● **To do**
Look through the data below and return each line where "Bourgfontaine" appears.

● **Data for review**
--- --- ---

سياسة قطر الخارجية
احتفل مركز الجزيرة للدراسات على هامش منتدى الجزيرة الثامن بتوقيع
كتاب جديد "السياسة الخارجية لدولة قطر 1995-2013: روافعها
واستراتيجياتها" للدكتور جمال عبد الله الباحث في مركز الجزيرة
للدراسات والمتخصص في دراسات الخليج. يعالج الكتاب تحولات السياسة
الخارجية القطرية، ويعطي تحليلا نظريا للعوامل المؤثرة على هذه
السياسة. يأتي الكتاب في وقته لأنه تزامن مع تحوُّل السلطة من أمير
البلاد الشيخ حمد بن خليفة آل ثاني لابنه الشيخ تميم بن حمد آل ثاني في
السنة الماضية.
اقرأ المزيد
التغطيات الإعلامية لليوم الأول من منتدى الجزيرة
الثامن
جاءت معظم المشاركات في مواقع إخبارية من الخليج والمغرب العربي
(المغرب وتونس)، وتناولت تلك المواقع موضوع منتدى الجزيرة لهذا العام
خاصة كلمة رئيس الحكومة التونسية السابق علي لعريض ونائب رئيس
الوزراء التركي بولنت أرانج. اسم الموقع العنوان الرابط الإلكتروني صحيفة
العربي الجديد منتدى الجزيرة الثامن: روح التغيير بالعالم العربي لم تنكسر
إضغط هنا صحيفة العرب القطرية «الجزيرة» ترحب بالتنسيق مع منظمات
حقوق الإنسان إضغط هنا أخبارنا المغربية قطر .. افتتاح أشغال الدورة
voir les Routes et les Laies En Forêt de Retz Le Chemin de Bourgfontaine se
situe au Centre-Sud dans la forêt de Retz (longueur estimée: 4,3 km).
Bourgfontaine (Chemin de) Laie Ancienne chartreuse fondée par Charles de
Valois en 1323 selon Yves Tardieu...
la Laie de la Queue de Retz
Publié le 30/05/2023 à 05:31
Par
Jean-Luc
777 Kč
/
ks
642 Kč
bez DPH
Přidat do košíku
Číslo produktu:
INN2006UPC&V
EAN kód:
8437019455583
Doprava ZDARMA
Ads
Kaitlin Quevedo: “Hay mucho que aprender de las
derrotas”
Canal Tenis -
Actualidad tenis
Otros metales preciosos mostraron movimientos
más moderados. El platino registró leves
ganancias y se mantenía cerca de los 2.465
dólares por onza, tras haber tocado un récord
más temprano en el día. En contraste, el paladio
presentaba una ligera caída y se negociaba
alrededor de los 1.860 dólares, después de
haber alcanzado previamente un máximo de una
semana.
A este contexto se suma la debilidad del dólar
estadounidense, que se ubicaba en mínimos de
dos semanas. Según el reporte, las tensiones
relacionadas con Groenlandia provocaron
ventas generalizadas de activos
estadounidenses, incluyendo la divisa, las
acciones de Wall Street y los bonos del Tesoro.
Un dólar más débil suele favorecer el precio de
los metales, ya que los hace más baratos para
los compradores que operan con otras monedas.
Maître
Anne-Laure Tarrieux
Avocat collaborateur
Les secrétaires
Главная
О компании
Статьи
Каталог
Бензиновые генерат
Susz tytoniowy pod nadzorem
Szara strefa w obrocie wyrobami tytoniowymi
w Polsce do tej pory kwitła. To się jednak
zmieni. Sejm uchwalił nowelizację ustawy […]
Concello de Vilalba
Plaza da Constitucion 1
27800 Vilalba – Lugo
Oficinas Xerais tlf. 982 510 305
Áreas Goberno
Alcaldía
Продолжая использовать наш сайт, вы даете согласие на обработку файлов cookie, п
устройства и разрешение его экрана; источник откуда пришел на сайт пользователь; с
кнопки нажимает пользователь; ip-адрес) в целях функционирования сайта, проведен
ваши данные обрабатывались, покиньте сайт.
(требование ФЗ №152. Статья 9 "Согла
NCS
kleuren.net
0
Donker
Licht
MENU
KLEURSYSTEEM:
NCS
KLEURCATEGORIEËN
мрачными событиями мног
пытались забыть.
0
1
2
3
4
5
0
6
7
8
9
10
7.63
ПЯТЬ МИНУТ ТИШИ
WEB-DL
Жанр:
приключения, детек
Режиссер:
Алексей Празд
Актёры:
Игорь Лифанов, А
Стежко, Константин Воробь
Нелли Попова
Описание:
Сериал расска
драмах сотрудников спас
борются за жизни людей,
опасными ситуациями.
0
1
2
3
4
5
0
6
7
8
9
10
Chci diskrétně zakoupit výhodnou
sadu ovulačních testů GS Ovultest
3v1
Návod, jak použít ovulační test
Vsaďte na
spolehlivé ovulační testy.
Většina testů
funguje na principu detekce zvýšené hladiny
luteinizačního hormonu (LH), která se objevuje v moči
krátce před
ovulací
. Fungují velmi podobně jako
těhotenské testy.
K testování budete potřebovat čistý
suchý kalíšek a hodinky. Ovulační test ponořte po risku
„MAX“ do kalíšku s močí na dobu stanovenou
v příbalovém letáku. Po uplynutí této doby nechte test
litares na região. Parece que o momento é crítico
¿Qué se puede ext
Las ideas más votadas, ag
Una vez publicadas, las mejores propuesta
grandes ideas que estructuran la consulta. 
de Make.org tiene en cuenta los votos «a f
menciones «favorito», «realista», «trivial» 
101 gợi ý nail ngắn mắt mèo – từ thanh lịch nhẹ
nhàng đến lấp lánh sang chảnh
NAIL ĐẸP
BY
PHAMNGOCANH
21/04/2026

--- --- ---

● **Result of the task**
voir les Routes et les Laies En Forêt de Retz Le Chemin de Bourgfontaine se
Bourgfontaine (Chemin de) Laie Ancienne chartreuse fondée par Charles de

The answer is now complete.